Re: using proxy/cache for apache mirrors

2005-12-07 Thread Colm MacCarthaigh
On Wed, Dec 07, 2005 at 01:18:32AM -0600, William A. Rowe, Jr. wrote:
 Do mirrors even validate any server signature for rsync?  If not this
 argument is blowing smoke.  For that matter, we could even endorse the
 use of ssl privately to our mirrors on the backend, with server cert
 validation to avoid exactly what you describe above, as well as any
 number of man in the middle attacks.  In fact, it seems this would be
 much more robust than today's rsync, in terms of security.

Yep, if we could do the pull over https, that would solve this. 

 I generally discourage ftp mirrors.  But yes, they would continue to 
 need to do rsync.
 
 Why?  I'm not certain, but expect there are ways to play with wget to
 fetch only new/changed files.  If not, perhaps it's time to teach wget
 some new tricks :)

If you dropped rsync, we'd lose most of the mirrors. They absolutely
won't be interested in that kind of poking. 

-- 
Colm MacCárthaighPublic Key: [EMAIL PROTECTED]

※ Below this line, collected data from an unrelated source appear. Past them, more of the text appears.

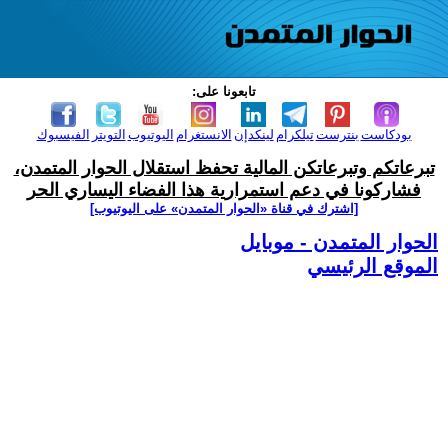
تابعونا على:
بودكاست
بنترست
تيلكرام
لينكدإن
الانستغرام
اليوتيوب
التويتر
الفيسبوك
تبرعاتكم وتبرعاتكن المالية تحفظ استقلال الحوار المتمدن،
فشاركونا في دعم استمرارية هذا الفضاء اليساري الحر
[اشترك في قناة ‫«الحوار المتمدن» على اليوتيوب]
الحوار المتمدن - موبايل
الموقع الرئيسي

using proxy/cache for apache mirrors

2005-12-06 Thread Joshua Slive
This is really an infrastructure topic, not an httpd-dev one, but I'd 
like the caching experts to look over this to make sure this simple 
configuration looks reasonable.  (The main issue being, it is almost 
impossible to get a mirror to change its configuration after they've 
been accepted into our list; so this needs to be future-proof.)

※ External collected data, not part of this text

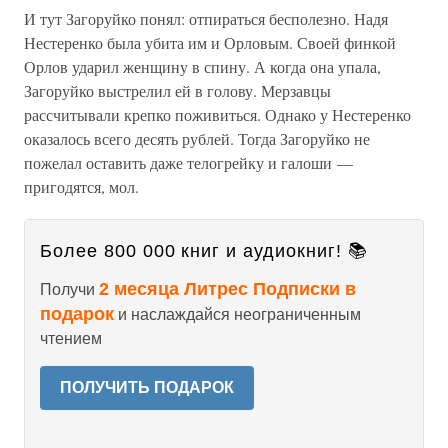
И тут Загоруйко понял: отпираться бесполезно. Надя
Нестеренко была убита им и Орловым. Своей финкой
Орлов ударил женщину в спину. А когда она упала,
Загоруйко выстрелил ей в голову. Мерзавцы
рассчитывали крепко поживиться. Однако у Нестеренко
оказалось всего десять рублей. Тогда Загоруйко не
пожелал оставить даже телогрейку и галоши —
пригодятся, мол.
Более 800 000 книг и аудиокниг! 📚
2 месяца Литрес Подписки в
Получи
подарок
и наслаждайся неограниченным
чтением
ПОЛУЧИТЬ ПОДАРОК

http://www.apache.org/info/mirror-proxy.html

Joshua.


Re: using proxy/cache for apache mirrors

2005-12-06 Thread Graham Leggett

Joshua Slive wrote:

This is really an infrastructure topic, not an httpd-dev one, but I'd 
like the caching experts to look over this to make sure this simple 
configuration looks reasonable.  (The main issue being, it is almost 
impossible to get a mirror to change its configuration after they've 
been accepted into our list; so this needs to be future-proof.)


In that case, get just one or two sites to implement it for a while to 
check whether the config is correct. Once it's been battle tested, we 
can give it a wider audience.


Regards,
Graham
--


smime.p7s
Description: S/MIME Cryptographic Signature


Re: using proxy/cache for apache mirrors

2005-12-06 Thread Colm MacCarthaigh
On Tue, Dec 06, 2005 at 04:16:17PM -0500, Joshua Slive wrote:
 This is really an infrastructure topic, not an httpd-dev one, but I'd 
 like the caching experts to look over this to make sure this simple 
 configuration looks reasonable.  

I think this is a terrible, terrible, terrible idea in general. I've
always hated this recommendation. I've kept quite, but no longer ! ;-)

we highly recommend that you mirror using a cached reverse proxy in
place of rsync makes me wince with pain.

Problems:

* It's vastly more complicated than neccessary and adds a burden
  to what admins have to manage. Why should they have to worry
  about managing a cache? They're busy enough trying to give us
  free resources in the first place.

* It adds massive dependencies to what a mirror server needs to run.
  Adding modules, especially proxy, is not resource-free. These
  things eat memory, research time and security work.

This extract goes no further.